I couldn’t talk to Matt, who was healing his breach with Dad, but he wasn’t ready to go here. And not our baby sister, Sasha, because she was dealing with her own thing, that thing, frustratingly, something she had yet to share.

Thus, I kept at it with Susie.

“There are times when they’re together that I see him drifting, like he’s replaying a tennis match in his head or arranging his to-do list. He’s not engaged. Not with her. And it’s come to the point sometimes, by extension, not with us when we’re together. And still, she’s there. He hasn’t ended it. In fact, she’s around more than she used to be. And frankly, Susie, it’s beginning to scare me.”

“Mika Stowe,” she blurted.

My head jerked. “Sorry?”

“Mika Stowe. She’s unattached, and your father admires her. A lot.”

“Mika Stowe? The artist, poet, documentarian, novelist, and all-around ridiculously cool renaissance woman?”

She nodded and there was energy behind that nod.

My heart felt lighter than it had in months.

“We were talking about regrets,” she told me. “He was helping me come to terms with mine. And he said one of his was that he’d met Mika, after he’d married Imogen, and they’d clicked. Not that way, but still, as it happens sometimes, it was also kind of in that way. But Mika was single, Tom was not. She couldn’t have him, and she knew that would hurt. So she disallowed a friendship. Tom told me he regretted letting her do that. He felt he’d missed something important in his life, not having her in it. But more, he felt she missed something too, not having him. Especially when her life took such a tragic turn.
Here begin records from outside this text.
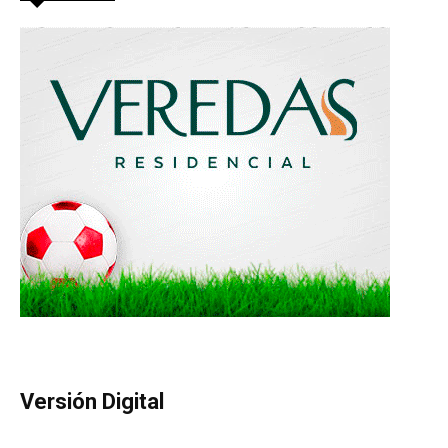
Versión Digital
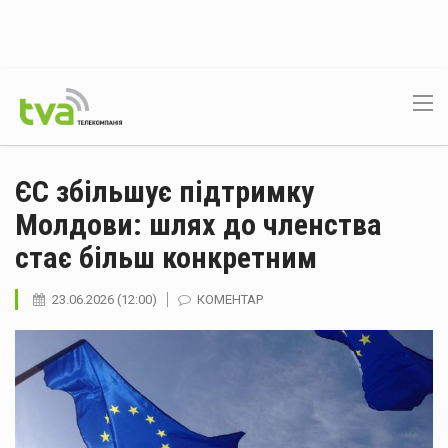
ЄС збільшує підтримку
Молдови: шлях до членства
стає більш конкретним
23.06.2026 (12:00)
КОМЕНТАР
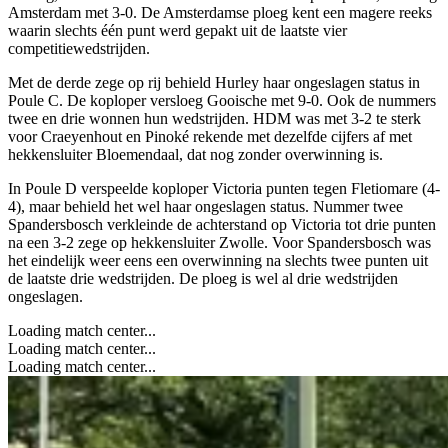
Amsterdam met 3-0. De Amsterdamse ploeg kent een magere reeks
waarin slechts één punt werd gepakt uit de laatste vier
competitiewedstrijden.
Met de derde zege op rij behield Hurley haar ongeslagen status in
Poule C. De koploper versloeg Gooische met 9-0. Ook de nummers
twee en drie wonnen hun wedstrijden. HDM was met 3-2 te sterk
voor Craeyenhout en Pinoké rekende met dezelfde cijfers af met
hekkensluiter Bloemendaal, dat nog zonder overwinning is.
In Poule D verspeelde koploper Victoria punten tegen Fletiomare (4-
4), maar behield het wel haar ongeslagen status. Nummer twee
Spandersbosch verkleinde de achterstand op Victoria tot drie punten
na een 3-2 zege op hekkensluiter Zwolle. Voor Spandersbosch was
het eindelijk weer eens een overwinning na slechts twee punten uit
de laatste drie wedstrijden. De ploeg is wel al drie wedstrijden
ongeslagen.
Loading match center...
Loading match center...
Loading match center...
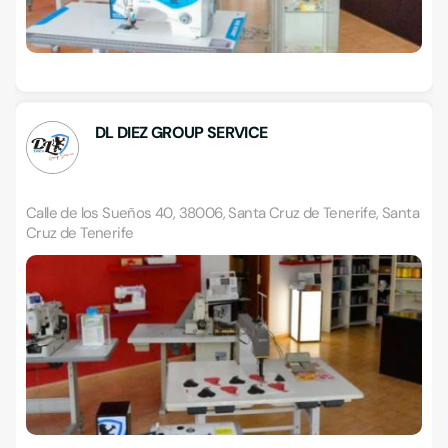
DL DIEZ GROUP SERVICE
Calle de los Sueños 40, 38006, Santa Cruz de Tenerife, Santa
Cruz de Tenerife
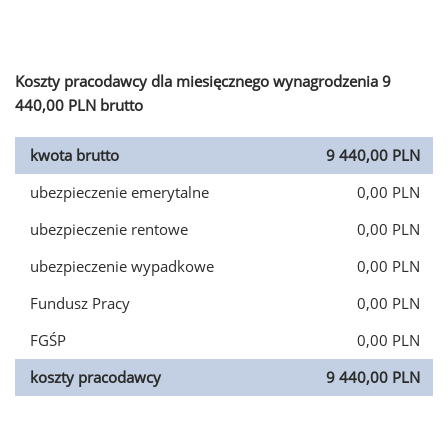
Koszty pracodawcy dla miesięcznego wynagrodzenia 9
440,00 PLN brutto
kwota brutto
9 440,00 PLN
ubezpieczenie emerytalne
0,00 PLN
ubezpieczenie rentowe
0,00 PLN
ubezpieczenie wypadkowe
0,00 PLN
Fundusz Pracy
0,00 PLN
FGŚP
0,00 PLN
koszty pracodawcy
9 440,00 PLN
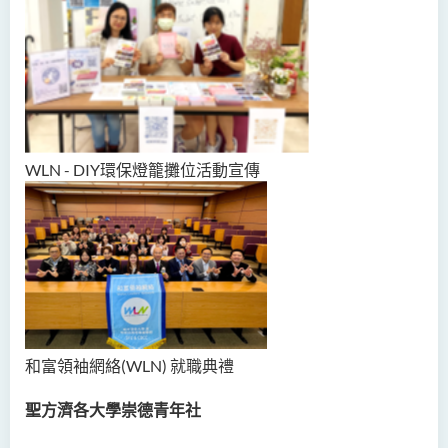
WLN - DIY環保燈籠攤位活動宣傳
和富領袖網絡(WLN)
就職典禮
聖方濟各大學崇德青年社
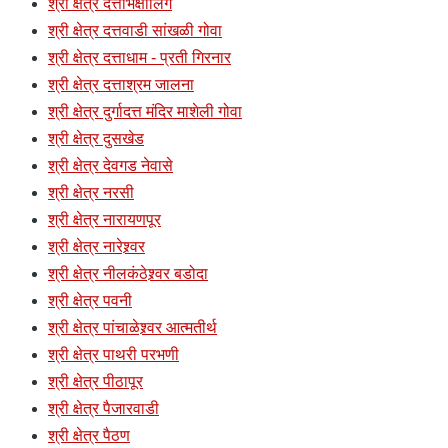
श्री क्षेत्र दत्तभिक्षालिंग
श्री क्षेत्र दत्तवाडी सांखळी गोवा
श्री क्षेत्र दत्ताधाम - प्रती गिरनार
श्री क्षेत्र दत्ताश्रम जालना
श्री क्षेत्र दुर्गादत्त मंदिर माशेली गोवा
श्री क्षेत्र दुसखेड
श्री क्षेत्र देवगड नेवासे
श्री क्षेत्र नरसी
श्री क्षेत्र नारायणपूर
श्री क्षेत्र नारेश्र्वर
श्री क्षेत्र नीलकंठेश्र्वर बडोदा
श्री क्षेत्र पवनी
श्री क्षेत्र पांचाळेश्र्वर आत्मतीर्थ
श्री क्षेत्र पाथरी परभणी
श्री क्षेत्र पीठापूर
श्री क्षेत्र पैजारवाडी
श्री क्षेत्र पैठण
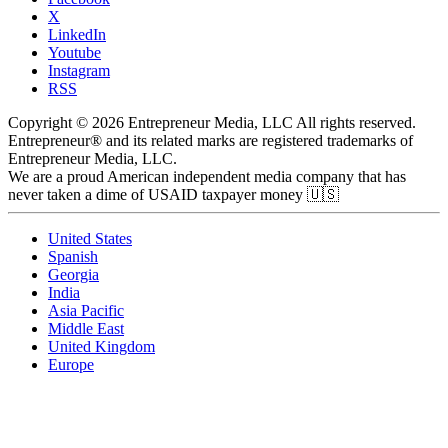
X
LinkedIn
Youtube
Instagram
RSS
Copyright © 2026 Entrepreneur Media, LLC All rights reserved.
Entrepreneur® and its related marks are registered trademarks of
Entrepreneur Media, LLC.
We are a proud American independent media company that has
never taken a dime of USAID taxpayer money 🇺🇸
United States
Spanish
Georgia
India
Asia Pacific
Middle East
United Kingdom
Europe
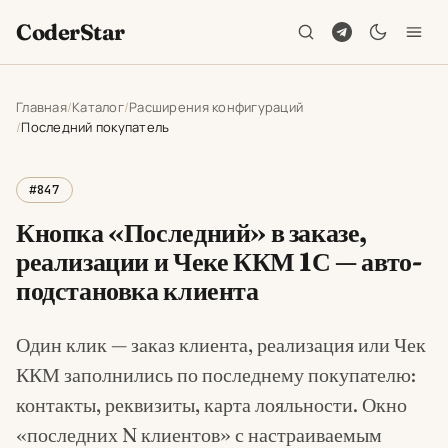
CoderStar
Главная
Каталог
Расширения конфигураций
Последний покупатель
#847
Кнопка «Последний» в заказе,
реализации и Чеке ККМ 1С — авто-
подстановка клиента
Один клик — заказ клиента, реализация или Чек
ККМ заполнились по последнему покупателю:
контакты, реквизиты, карта лояльности. Окно
«последних N клиентов» с настраиваемым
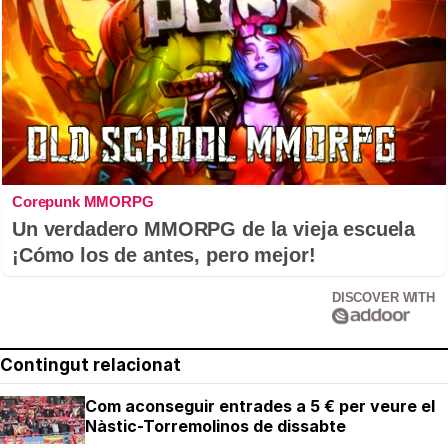
Corepunk MMORPG
Un verdadero MMORPG de la vieja escuela
¡Cómo los de antes, pero mejor!
DISCOVER WITH
Contingut relacionat
Com aconseguir entrades a 5 € per veure el
Nàstic-Torremolinos de dissabte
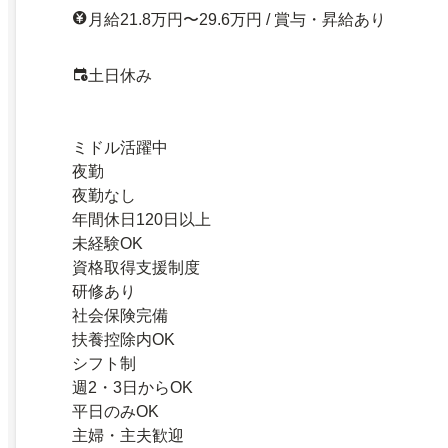
月給21.8万円〜29.6万円 / 賞与・昇給あり
土日休み
ミドル活躍中
夜勤
夜勤なし
年間休日120日以上
未経験OK
資格取得支援制度
研修あり
社会保険完備
扶養控除内OK
シフト制
週2・3日からOK
平日のみOK
主婦・主夫歓迎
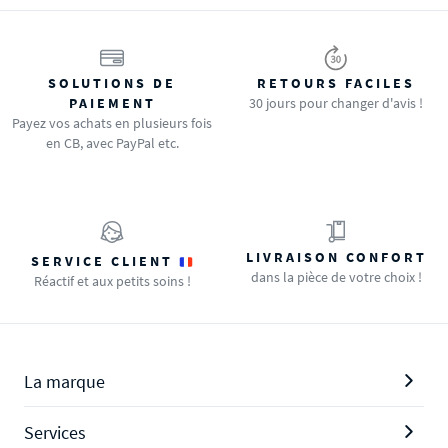
SOLUTIONS DE
RETOURS FACILES
PAIEMENT
30 jours pour changer d'avis !
Payez vos achats en plusieurs fois
en CB, avec PayPal etc.
LIVRAISON CONFORT
SERVICE CLIENT
dans la pièce de votre choix !
Réactif et aux petits soins !
La marque
Services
So yes…” She took a big breath and concluded, “Mika Stowe.”

We looked at each other over her island, but I didn’t see her.

My heart had taken flight.

There was quite a bit of attention swirling around Mika Stowe of late.

In fact, for the last few years, the rediscovery of her in the wake of the latest wave of feminism had her at the forefront in arts, entertainment and the news as people reevaluated who she was in pop culture, and how important of a role she’d played.

Even before this, when I ran across a book of her poetry in high school, and experienced the brutally honest beauty of it, I’d become a fan, then sought and devoured everything she did.

Mom had watched one of her documentaries with me, and now I remembered she said, “I never met her, but your father did, and he really liked her.”

I didn’t know why I’d never asked Dad about it.

But now…

Mika Stowe and Tom Pierce.

A vision of them together formed in my mind.

Okay now…

That worked.

When I came back to myself and saw the look on Susie’s face, it made me smile.

And my smile was wide.

What sealed the deal?

Susie smiled back.

And hers might have been wider than mine.

CHAPTER 2

THE COURIER

Rhys

She lived so rural, he had to use an ATV and high-powered binoculars.

But he caught it.

The courier arriving and walking between the low adobe walls that started wide and curved inward to her front door.

Her opening that door, signing for the large envelope, the courier moving away and the target looking down at the envelope before the door closed behind her.

He watched the courier drive away.

Rhys then turned his attention to his phone.

He pulled up an app he’d already programmed for what he needed it to do.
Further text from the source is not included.